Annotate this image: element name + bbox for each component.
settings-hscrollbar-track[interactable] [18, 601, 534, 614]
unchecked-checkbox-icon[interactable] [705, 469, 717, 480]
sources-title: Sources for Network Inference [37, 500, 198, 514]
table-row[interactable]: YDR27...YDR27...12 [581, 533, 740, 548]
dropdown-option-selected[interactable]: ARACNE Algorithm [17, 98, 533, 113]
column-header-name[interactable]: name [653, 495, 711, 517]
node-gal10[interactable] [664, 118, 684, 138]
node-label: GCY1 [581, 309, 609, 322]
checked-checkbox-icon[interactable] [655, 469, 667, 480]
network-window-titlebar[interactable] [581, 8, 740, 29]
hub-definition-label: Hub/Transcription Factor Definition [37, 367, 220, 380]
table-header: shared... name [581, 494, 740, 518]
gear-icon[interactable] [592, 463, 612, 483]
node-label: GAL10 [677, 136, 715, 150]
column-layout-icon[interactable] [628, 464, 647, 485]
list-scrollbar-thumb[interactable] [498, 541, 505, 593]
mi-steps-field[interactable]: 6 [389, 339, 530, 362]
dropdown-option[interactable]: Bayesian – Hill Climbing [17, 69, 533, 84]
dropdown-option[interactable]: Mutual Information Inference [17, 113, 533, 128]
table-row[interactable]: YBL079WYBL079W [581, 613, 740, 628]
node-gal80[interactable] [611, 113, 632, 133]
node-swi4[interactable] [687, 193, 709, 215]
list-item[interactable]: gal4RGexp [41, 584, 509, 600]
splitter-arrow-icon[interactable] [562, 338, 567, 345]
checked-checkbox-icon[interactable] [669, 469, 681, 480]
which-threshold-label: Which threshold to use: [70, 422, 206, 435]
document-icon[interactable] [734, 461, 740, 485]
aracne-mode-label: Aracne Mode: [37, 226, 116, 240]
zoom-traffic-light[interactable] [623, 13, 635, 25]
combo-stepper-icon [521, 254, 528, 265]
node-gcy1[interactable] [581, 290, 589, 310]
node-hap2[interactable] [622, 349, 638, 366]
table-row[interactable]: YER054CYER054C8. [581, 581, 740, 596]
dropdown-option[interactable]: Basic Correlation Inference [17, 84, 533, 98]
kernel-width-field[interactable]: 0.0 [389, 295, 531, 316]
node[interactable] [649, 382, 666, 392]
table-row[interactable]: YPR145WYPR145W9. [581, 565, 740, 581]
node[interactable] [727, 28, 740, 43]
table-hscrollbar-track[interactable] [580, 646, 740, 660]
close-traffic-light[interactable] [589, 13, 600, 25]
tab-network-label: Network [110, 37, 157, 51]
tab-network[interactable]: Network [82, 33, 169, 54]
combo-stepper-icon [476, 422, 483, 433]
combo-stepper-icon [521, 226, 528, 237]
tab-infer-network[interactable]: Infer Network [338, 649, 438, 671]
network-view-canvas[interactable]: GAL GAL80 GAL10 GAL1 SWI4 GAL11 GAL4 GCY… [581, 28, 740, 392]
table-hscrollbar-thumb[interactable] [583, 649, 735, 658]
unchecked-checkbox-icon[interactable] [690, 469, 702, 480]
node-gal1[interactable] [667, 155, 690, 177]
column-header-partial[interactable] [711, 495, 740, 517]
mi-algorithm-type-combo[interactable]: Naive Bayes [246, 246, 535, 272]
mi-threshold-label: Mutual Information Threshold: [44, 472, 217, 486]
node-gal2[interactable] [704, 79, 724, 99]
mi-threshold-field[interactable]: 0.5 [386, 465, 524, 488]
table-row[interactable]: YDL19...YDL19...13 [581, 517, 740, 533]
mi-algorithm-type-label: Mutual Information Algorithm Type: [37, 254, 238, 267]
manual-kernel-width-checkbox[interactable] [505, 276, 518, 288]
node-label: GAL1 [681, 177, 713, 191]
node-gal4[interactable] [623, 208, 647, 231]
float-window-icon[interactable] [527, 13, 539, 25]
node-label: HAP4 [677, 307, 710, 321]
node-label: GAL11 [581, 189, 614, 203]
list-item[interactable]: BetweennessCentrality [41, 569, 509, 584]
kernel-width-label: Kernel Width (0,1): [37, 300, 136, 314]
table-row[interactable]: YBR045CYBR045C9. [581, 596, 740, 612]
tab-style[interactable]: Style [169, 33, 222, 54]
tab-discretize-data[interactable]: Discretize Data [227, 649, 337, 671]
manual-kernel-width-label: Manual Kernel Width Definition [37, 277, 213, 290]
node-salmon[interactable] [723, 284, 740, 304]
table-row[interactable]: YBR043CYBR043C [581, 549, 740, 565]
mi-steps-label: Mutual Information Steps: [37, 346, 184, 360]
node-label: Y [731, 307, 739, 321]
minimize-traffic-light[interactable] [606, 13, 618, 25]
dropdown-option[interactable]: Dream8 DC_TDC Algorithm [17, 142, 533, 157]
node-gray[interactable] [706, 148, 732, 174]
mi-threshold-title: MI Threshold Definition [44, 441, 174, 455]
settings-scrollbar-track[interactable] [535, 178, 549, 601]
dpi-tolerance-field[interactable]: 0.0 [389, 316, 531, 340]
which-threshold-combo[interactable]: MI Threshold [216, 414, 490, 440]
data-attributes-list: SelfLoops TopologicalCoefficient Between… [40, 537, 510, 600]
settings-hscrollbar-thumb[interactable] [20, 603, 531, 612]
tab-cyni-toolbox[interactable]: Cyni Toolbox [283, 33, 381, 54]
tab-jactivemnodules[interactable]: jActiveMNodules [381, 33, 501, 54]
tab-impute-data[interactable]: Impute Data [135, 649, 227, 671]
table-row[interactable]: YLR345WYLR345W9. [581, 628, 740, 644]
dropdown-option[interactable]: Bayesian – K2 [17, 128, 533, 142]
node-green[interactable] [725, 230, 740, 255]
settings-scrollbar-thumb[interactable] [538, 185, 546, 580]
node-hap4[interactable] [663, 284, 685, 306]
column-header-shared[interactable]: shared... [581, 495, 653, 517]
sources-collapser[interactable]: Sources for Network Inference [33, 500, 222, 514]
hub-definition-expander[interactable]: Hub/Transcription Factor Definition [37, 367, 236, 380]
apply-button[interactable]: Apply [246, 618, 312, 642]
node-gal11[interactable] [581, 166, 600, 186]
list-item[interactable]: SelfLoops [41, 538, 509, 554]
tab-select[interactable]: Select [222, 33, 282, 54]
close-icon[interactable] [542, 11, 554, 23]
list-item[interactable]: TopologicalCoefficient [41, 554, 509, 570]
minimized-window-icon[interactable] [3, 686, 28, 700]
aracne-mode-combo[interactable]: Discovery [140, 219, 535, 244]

# # # # #

- Task item
Your answer should be the records themselves, returned word for word.

- Solved problem
Annotate this image: element name + bbox for each component.
settings-hscrollbar-track[interactable] [18, 601, 534, 614]
unchecked-checkbox-icon[interactable] [705, 469, 717, 480]
sources-title: Sources for Network Inference [37, 500, 198, 514]
table-row[interactable]: YDR27...YDR27...12 [581, 533, 740, 548]
dropdown-option-selected[interactable]: ARACNE Algorithm [17, 98, 533, 113]
column-header-name[interactable]: name [653, 495, 711, 517]
node-gal10[interactable] [664, 118, 684, 138]
node-label: GCY1 [581, 309, 609, 322]
checked-checkbox-icon[interactable] [655, 469, 667, 480]
network-window-titlebar[interactable] [581, 8, 740, 29]
hub-definition-label: Hub/Transcription Factor Definition [37, 367, 220, 380]
table-header: shared... name [581, 494, 740, 518]
gear-icon[interactable] [592, 463, 612, 483]
node-label: GAL10 [677, 136, 715, 150]
column-layout-icon[interactable] [628, 464, 647, 485]
list-scrollbar-thumb[interactable] [498, 541, 505, 593]
mi-steps-field[interactable]: 6 [389, 339, 530, 362]
dropdown-option[interactable]: Bayesian – Hill Climbing [17, 69, 533, 84]
dropdown-option[interactable]: Mutual Information Inference [17, 113, 533, 128]
table-row[interactable]: YBL079WYBL079W [581, 613, 740, 628]
node-gal80[interactable] [611, 113, 632, 133]
node-swi4[interactable] [687, 193, 709, 215]
list-item[interactable]: gal4RGexp [41, 584, 509, 600]
splitter-arrow-icon[interactable] [562, 338, 567, 345]
checked-checkbox-icon[interactable] [669, 469, 681, 480]
which-threshold-label: Which threshold to use: [70, 422, 206, 435]
document-icon[interactable] [734, 461, 740, 485]
aracne-mode-label: Aracne Mode: [37, 226, 116, 240]
zoom-traffic-light[interactable] [623, 13, 635, 25]
combo-stepper-icon [521, 254, 528, 265]
node-gcy1[interactable] [581, 290, 589, 310]
node-hap2[interactable] [622, 349, 638, 366]
table-row[interactable]: YER054CYER054C8. [581, 581, 740, 596]
dropdown-option[interactable]: Basic Correlation Inference [17, 84, 533, 98]
kernel-width-field[interactable]: 0.0 [389, 295, 531, 316]
node[interactable] [649, 382, 666, 392]
table-row[interactable]: YPR145WYPR145W9. [581, 565, 740, 581]
node[interactable] [727, 28, 740, 43]
table-hscrollbar-track[interactable] [580, 646, 740, 660]
close-traffic-light[interactable] [589, 13, 600, 25]
tab-network-label: Network [110, 37, 157, 51]
tab-network[interactable]: Network [82, 33, 169, 54]
combo-stepper-icon [476, 422, 483, 433]
combo-stepper-icon [521, 226, 528, 237]
tab-infer-network[interactable]: Infer Network [338, 649, 438, 671]
network-view-canvas[interactable]: GAL GAL80 GAL10 GAL1 SWI4 GAL11 GAL4 GCY… [581, 28, 740, 392]
table-hscrollbar-thumb[interactable] [583, 649, 735, 658]
unchecked-checkbox-icon[interactable] [690, 469, 702, 480]
node-gal1[interactable] [667, 155, 690, 177]
column-header-partial[interactable] [711, 495, 740, 517]
mi-algorithm-type-combo[interactable]: Naive Bayes [246, 246, 535, 272]
mi-threshold-label: Mutual Information Threshold: [44, 472, 217, 486]
node-gal2[interactable] [704, 79, 724, 99]
mi-threshold-field[interactable]: 0.5 [386, 465, 524, 488]
table-row[interactable]: YDL19...YDL19...13 [581, 517, 740, 533]
mi-algorithm-type-label: Mutual Information Algorithm Type: [37, 254, 238, 267]
manual-kernel-width-checkbox[interactable] [505, 276, 518, 288]
node-label: GAL1 [681, 177, 713, 191]
node-gal4[interactable] [623, 208, 647, 231]
float-window-icon[interactable] [527, 13, 539, 25]
node-label: HAP4 [677, 307, 710, 321]
node-label: GAL11 [581, 189, 614, 203]
list-item[interactable]: BetweennessCentrality [41, 569, 509, 584]
kernel-width-label: Kernel Width (0,1): [37, 300, 136, 314]
table-row[interactable]: YBR045CYBR045C9. [581, 596, 740, 612]
tab-style[interactable]: Style [169, 33, 222, 54]
tab-discretize-data[interactable]: Discretize Data [227, 649, 337, 671]
manual-kernel-width-label: Manual Kernel Width Definition [37, 277, 213, 290]
node-salmon[interactable] [723, 284, 740, 304]
table-row[interactable]: YBR043CYBR043C [581, 549, 740, 565]
mi-steps-label: Mutual Information Steps: [37, 346, 184, 360]
node-label: Y [731, 307, 739, 321]
minimize-traffic-light[interactable] [606, 13, 618, 25]
dropdown-option[interactable]: Dream8 DC_TDC Algorithm [17, 142, 533, 157]
node-gray[interactable] [706, 148, 732, 174]
mi-threshold-title: MI Threshold Definition [44, 441, 174, 455]
settings-scrollbar-track[interactable] [535, 178, 549, 601]
dpi-tolerance-field[interactable]: 0.0 [389, 316, 531, 340]
which-threshold-combo[interactable]: MI Threshold [216, 414, 490, 440]
data-attributes-list: SelfLoops TopologicalCoefficient Between… [40, 537, 510, 600]
settings-hscrollbar-thumb[interactable] [20, 603, 531, 612]
tab-cyni-toolbox[interactable]: Cyni Toolbox [283, 33, 381, 54]
tab-jactivemnodules[interactable]: jActiveMNodules [381, 33, 501, 54]
tab-impute-data[interactable]: Impute Data [135, 649, 227, 671]
table-row[interactable]: YLR345WYLR345W9. [581, 628, 740, 644]
dropdown-option[interactable]: Bayesian – K2 [17, 128, 533, 142]
node-green[interactable] [725, 230, 740, 255]
settings-scrollbar-thumb[interactable] [538, 185, 546, 580]
node-hap4[interactable] [663, 284, 685, 306]
column-header-shared[interactable]: shared... [581, 495, 653, 517]
sources-collapser[interactable]: Sources for Network Inference [33, 500, 222, 514]
hub-definition-expander[interactable]: Hub/Transcription Factor Definition [37, 367, 236, 380]
apply-button[interactable]: Apply [246, 618, 312, 642]
node-gal11[interactable] [581, 166, 600, 186]
list-item[interactable]: SelfLoops [41, 538, 509, 554]
tab-select[interactable]: Select [222, 33, 282, 54]
close-icon[interactable] [542, 11, 554, 23]
list-item[interactable]: TopologicalCoefficient [41, 554, 509, 570]
minimized-window-icon[interactable] [3, 686, 28, 700]
aracne-mode-combo[interactable]: Discovery [140, 219, 535, 244]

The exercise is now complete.